In TUFAN @ TOFAN VERSUS STATE OF MADHYA PRADESH [2022 (8) TMI 305 - MADHYA PRADESH HIGH COURT] the  appellant sat before the house of others.  His father asked him why he sat there.  Against this he began to attack him, his mother by lathi.  His mother died on his brutal attack.  His father filed a complaint before the Police Authorities in an injured condition.  The complainant was sent for medical examination.  The appellant was arrested and an FIR was filed.

The appellant did not examine any witness in the trial.  The Trial Court convicted the appellant and awarded life imprisonment and a fine of Rs.1000/-.  The appellant did not challenge the conviction order and also not challenged the findings that the prosecution has proved its case beyond reasonable doubt, but submitted that the appellant was lunatic at the time of incident, and his treatment was also done during the pendency of the Trial, therefore, he is entitled for the benefit of Section 84 of IPC.  The State contended that there is nothing on record to suggest that by reason of unsoundness of mind, the appellant was incapable of knowing the nature of the act, or that he is doing what is either wrong or contrary to law.
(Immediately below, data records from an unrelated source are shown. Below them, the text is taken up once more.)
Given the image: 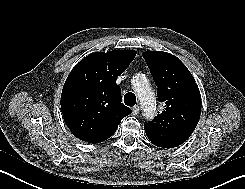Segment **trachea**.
Here are the masks:
<instances>
[{
	"instance_id": "1",
	"label": "trachea",
	"mask_w": 245,
	"mask_h": 189,
	"mask_svg": "<svg viewBox=\"0 0 245 189\" xmlns=\"http://www.w3.org/2000/svg\"><path fill=\"white\" fill-rule=\"evenodd\" d=\"M124 103L130 107L134 106L136 104L135 94L132 92L126 93L124 96Z\"/></svg>"
}]
</instances>
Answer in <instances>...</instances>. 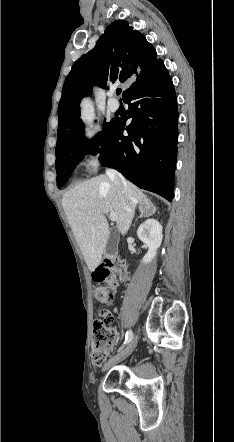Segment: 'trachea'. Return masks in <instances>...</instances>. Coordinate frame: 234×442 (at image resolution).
<instances>
[{
    "label": "trachea",
    "instance_id": "1",
    "mask_svg": "<svg viewBox=\"0 0 234 442\" xmlns=\"http://www.w3.org/2000/svg\"><path fill=\"white\" fill-rule=\"evenodd\" d=\"M121 89H117V95H120L121 94Z\"/></svg>",
    "mask_w": 234,
    "mask_h": 442
}]
</instances>
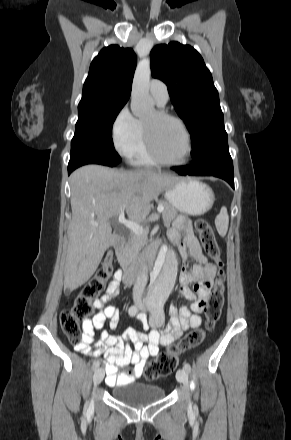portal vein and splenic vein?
Wrapping results in <instances>:
<instances>
[{"instance_id":"18ae733b","label":"portal vein and splenic vein","mask_w":291,"mask_h":440,"mask_svg":"<svg viewBox=\"0 0 291 440\" xmlns=\"http://www.w3.org/2000/svg\"><path fill=\"white\" fill-rule=\"evenodd\" d=\"M157 210H158V212H162L164 210V206H162V205L158 206ZM118 222L120 224H123L127 228H129L135 234H138V235H143L144 234V229H143L142 226H140L138 223H135L133 221H129V220L125 219L124 211L123 210L119 214Z\"/></svg>"}]
</instances>
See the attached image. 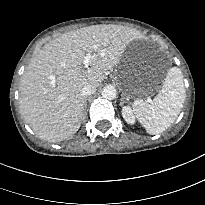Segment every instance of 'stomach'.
<instances>
[{
    "label": "stomach",
    "instance_id": "1",
    "mask_svg": "<svg viewBox=\"0 0 205 205\" xmlns=\"http://www.w3.org/2000/svg\"><path fill=\"white\" fill-rule=\"evenodd\" d=\"M140 75L133 53L127 51L115 71V79L125 94L132 97H143L153 93V85L143 81Z\"/></svg>",
    "mask_w": 205,
    "mask_h": 205
}]
</instances>
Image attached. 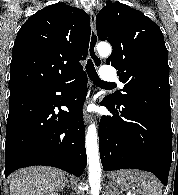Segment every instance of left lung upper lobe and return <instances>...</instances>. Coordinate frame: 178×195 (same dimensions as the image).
<instances>
[{
    "instance_id": "left-lung-upper-lobe-1",
    "label": "left lung upper lobe",
    "mask_w": 178,
    "mask_h": 195,
    "mask_svg": "<svg viewBox=\"0 0 178 195\" xmlns=\"http://www.w3.org/2000/svg\"><path fill=\"white\" fill-rule=\"evenodd\" d=\"M100 40H107L113 51L106 64L115 67L122 92L111 99L120 105L127 101L151 104L171 110L168 51L160 28L141 11L115 2L96 16Z\"/></svg>"
}]
</instances>
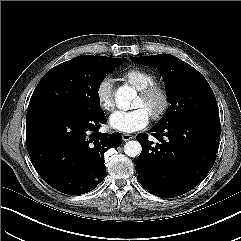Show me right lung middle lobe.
Returning a JSON list of instances; mask_svg holds the SVG:
<instances>
[{
    "label": "right lung middle lobe",
    "instance_id": "1",
    "mask_svg": "<svg viewBox=\"0 0 241 241\" xmlns=\"http://www.w3.org/2000/svg\"><path fill=\"white\" fill-rule=\"evenodd\" d=\"M125 58L82 55L49 70L38 83L28 112L57 107L85 115L101 111L98 90Z\"/></svg>",
    "mask_w": 241,
    "mask_h": 241
}]
</instances>
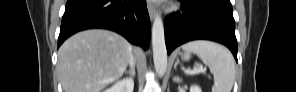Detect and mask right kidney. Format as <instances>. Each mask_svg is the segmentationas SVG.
<instances>
[{"label":"right kidney","mask_w":296,"mask_h":92,"mask_svg":"<svg viewBox=\"0 0 296 92\" xmlns=\"http://www.w3.org/2000/svg\"><path fill=\"white\" fill-rule=\"evenodd\" d=\"M134 82L131 78L122 79L104 92H133Z\"/></svg>","instance_id":"obj_1"}]
</instances>
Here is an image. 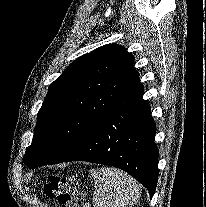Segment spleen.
<instances>
[{
	"instance_id": "3e777b00",
	"label": "spleen",
	"mask_w": 206,
	"mask_h": 207,
	"mask_svg": "<svg viewBox=\"0 0 206 207\" xmlns=\"http://www.w3.org/2000/svg\"><path fill=\"white\" fill-rule=\"evenodd\" d=\"M95 183L93 207H132L140 198L139 184L117 168L89 171Z\"/></svg>"
}]
</instances>
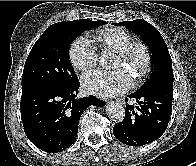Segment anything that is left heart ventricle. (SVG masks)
<instances>
[{
	"instance_id": "obj_1",
	"label": "left heart ventricle",
	"mask_w": 196,
	"mask_h": 166,
	"mask_svg": "<svg viewBox=\"0 0 196 166\" xmlns=\"http://www.w3.org/2000/svg\"><path fill=\"white\" fill-rule=\"evenodd\" d=\"M142 61L140 53H137L132 62H124L118 55L114 61V68H127L132 74H135Z\"/></svg>"
}]
</instances>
The High Court considered that it would be appropriate to consider the nature of injuries sustained by the deceased Phuliya Bai, mother of the appellant.  Only one question was put to this witness in cross-examination and it was admitted by this witness, that the injuries could have been sustained due to fall from height.  There is nothing on record to suggest that the deceased could have fallen from any height. Thus, it is held that the death of deceased Phuliya Bai was homicidal in nature.  The High Court also observed from the deposition of witnesses and cross examination that the father of the appellant had sustained four injuries.
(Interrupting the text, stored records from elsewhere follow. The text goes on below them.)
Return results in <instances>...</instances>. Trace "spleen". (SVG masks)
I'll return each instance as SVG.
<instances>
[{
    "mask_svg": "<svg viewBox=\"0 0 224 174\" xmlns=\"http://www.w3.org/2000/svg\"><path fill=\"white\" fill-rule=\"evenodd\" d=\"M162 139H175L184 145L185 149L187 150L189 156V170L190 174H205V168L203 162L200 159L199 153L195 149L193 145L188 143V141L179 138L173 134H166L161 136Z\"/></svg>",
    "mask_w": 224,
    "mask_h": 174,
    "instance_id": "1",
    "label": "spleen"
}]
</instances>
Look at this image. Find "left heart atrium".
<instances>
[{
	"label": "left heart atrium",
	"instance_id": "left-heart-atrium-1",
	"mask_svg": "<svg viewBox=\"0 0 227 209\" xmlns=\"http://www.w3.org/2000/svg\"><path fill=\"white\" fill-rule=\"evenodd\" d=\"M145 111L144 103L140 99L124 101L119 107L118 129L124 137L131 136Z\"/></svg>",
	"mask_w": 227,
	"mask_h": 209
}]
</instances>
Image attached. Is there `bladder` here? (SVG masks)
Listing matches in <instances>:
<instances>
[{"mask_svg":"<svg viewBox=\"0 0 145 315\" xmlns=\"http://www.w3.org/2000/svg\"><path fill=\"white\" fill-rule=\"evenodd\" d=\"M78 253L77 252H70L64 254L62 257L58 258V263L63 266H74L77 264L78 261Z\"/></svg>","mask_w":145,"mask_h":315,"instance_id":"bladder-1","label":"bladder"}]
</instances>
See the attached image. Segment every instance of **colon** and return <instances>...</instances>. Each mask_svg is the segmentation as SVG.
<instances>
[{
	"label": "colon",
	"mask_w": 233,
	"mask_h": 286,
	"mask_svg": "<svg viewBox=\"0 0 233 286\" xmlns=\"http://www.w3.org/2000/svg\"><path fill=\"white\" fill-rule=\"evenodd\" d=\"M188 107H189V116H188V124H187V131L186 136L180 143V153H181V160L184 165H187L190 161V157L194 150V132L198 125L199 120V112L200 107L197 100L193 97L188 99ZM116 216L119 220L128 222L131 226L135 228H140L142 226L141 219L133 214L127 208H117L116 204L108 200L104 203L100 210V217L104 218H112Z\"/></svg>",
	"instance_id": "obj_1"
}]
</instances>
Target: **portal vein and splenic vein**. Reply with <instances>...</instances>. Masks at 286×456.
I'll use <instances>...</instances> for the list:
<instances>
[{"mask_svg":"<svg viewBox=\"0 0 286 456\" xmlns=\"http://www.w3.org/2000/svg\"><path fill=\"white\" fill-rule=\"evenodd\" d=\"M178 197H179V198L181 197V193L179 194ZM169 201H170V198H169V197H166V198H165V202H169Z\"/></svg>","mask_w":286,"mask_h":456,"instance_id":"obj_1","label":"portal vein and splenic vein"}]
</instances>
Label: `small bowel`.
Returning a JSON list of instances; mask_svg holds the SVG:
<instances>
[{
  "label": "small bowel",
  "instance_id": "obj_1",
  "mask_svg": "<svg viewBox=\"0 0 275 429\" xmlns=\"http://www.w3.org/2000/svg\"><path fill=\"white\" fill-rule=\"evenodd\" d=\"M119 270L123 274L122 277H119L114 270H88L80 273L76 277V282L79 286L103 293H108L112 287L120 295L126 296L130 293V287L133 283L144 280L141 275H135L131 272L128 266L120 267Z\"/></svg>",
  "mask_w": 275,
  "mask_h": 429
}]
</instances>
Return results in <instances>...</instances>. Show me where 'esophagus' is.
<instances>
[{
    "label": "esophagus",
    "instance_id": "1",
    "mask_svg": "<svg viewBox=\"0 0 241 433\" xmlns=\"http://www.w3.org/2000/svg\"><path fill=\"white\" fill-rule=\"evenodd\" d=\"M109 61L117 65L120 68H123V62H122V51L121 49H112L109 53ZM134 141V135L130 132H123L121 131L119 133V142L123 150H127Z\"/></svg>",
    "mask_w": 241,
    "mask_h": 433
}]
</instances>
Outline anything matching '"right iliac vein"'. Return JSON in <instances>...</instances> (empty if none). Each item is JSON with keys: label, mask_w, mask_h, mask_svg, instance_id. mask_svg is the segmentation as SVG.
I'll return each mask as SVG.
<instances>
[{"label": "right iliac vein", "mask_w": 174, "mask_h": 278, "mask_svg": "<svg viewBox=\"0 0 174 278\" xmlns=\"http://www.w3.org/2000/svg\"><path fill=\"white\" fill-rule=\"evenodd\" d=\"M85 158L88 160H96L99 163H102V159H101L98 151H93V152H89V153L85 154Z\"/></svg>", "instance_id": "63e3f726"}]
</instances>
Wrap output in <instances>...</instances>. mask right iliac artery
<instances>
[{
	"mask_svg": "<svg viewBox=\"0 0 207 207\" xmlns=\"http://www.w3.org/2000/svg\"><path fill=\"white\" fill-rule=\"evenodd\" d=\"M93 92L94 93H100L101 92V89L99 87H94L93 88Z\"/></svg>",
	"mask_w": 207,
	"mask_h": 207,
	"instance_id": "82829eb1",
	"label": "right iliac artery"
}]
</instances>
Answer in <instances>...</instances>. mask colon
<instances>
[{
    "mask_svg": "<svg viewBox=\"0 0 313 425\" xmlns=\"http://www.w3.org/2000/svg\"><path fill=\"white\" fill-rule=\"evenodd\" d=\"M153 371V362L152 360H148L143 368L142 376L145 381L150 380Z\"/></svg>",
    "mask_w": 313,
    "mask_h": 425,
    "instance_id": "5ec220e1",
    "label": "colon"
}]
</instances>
The next question considered by the High Court is that whether the appellant is the author of the incident or not?  The father of the appellant deposed that the appellant was mad for the last 10-12 years and he used to attack anybody. He did not show any improvement in spite of treatment.  When the appellant had assaulted his wife, he was in a state of madness.  Since his wife was old she died due to fall.  His daughter-in-law also contended that he was mad and taking treatment for the last 10 – 12 years.  At the time of incident also the appellant was in madness.  The other witnesses also deposed that the appellant was in madness at the time of incident. The Court also confirmed that the appellant sat before the house of others at the time of incident.  During the trial the appellant was found alright.  The appellant did not cross examine the witnesses and also did not produce documentary evidences to prove that he was taking treatment for his mental health.  The High Court held that the appellant is the author of the incident.
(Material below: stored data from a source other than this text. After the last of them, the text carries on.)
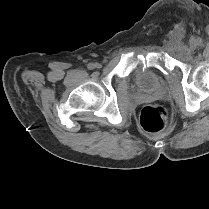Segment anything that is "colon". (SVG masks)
I'll return each mask as SVG.
<instances>
[{
	"instance_id": "1",
	"label": "colon",
	"mask_w": 209,
	"mask_h": 209,
	"mask_svg": "<svg viewBox=\"0 0 209 209\" xmlns=\"http://www.w3.org/2000/svg\"><path fill=\"white\" fill-rule=\"evenodd\" d=\"M168 113L161 106H149L140 113V124L144 130L157 133L164 130L168 124Z\"/></svg>"
}]
</instances>
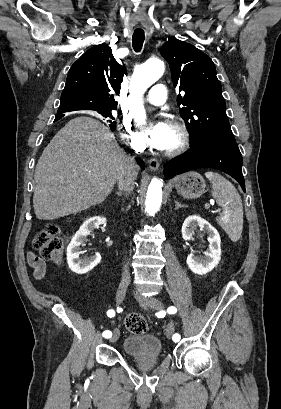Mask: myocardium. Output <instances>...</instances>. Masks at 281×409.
Wrapping results in <instances>:
<instances>
[{
	"instance_id": "obj_1",
	"label": "myocardium",
	"mask_w": 281,
	"mask_h": 409,
	"mask_svg": "<svg viewBox=\"0 0 281 409\" xmlns=\"http://www.w3.org/2000/svg\"><path fill=\"white\" fill-rule=\"evenodd\" d=\"M169 128L179 135V141L171 149L162 150V154L166 157H175L182 154L189 147L191 134L184 124L177 121L170 122Z\"/></svg>"
}]
</instances>
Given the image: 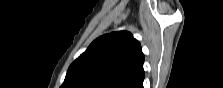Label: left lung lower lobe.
<instances>
[{
	"mask_svg": "<svg viewBox=\"0 0 223 88\" xmlns=\"http://www.w3.org/2000/svg\"><path fill=\"white\" fill-rule=\"evenodd\" d=\"M139 88H143V85H141Z\"/></svg>",
	"mask_w": 223,
	"mask_h": 88,
	"instance_id": "left-lung-lower-lobe-1",
	"label": "left lung lower lobe"
}]
</instances>
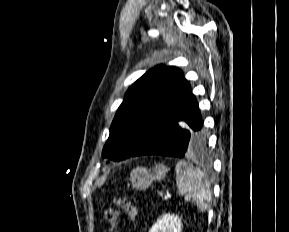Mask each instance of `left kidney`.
<instances>
[{
    "label": "left kidney",
    "mask_w": 289,
    "mask_h": 232,
    "mask_svg": "<svg viewBox=\"0 0 289 232\" xmlns=\"http://www.w3.org/2000/svg\"><path fill=\"white\" fill-rule=\"evenodd\" d=\"M182 222L177 215L165 214L157 220L149 232H181Z\"/></svg>",
    "instance_id": "obj_1"
}]
</instances>
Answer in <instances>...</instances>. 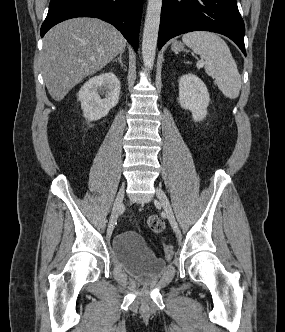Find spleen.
<instances>
[{
  "label": "spleen",
  "mask_w": 285,
  "mask_h": 332,
  "mask_svg": "<svg viewBox=\"0 0 285 332\" xmlns=\"http://www.w3.org/2000/svg\"><path fill=\"white\" fill-rule=\"evenodd\" d=\"M182 41L204 60L206 73L215 78L225 97L235 99L241 89V76L227 43L217 34L194 31L183 35Z\"/></svg>",
  "instance_id": "obj_1"
}]
</instances>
The High Court observed that the appellant had given repeated blows on the head of his mother Phuliya Bai and had also assaulted his father/complainant repeatedly on his head, leg, shoulder etc. Phuliya Bai lost her control. The appellant was arrested from the bus stand with lathi. At the time of arrest, the arresting officer, did not notice any mental illness. Even the Trial Court did not notice any mental illness on the date when he was produced for the first time. Even assuming that he was suffering from psychosis, then it is clear that it was not in continuity but was in intervals. Therefore, the moot question is that whether the appellant was suffering from unsoundness of mind at the time of incident or not?

The incident took place on 26.03.2010 at 1:00 P.M. The appellant was arrested on 27.03.2012 at 17:30 i.e., on the next day.   Therefore, it is clear that after committing the offence, he absconded. Thus, it is clear that he was able to understand the gravity of his act. Therefore, it cannot be said that the appellant was of unsound mind at the time of incident.

The High Court held that the appellant is not entitled for the benefit of Section 84 of IPC. The prosecution has succeeded in establishing the guilt of the appellant beyond reasonable doubt. Accordingly, his conviction under Section 302 and 307 of IPC is upheld.  The High Court dismissed the appeal filed by the appellant.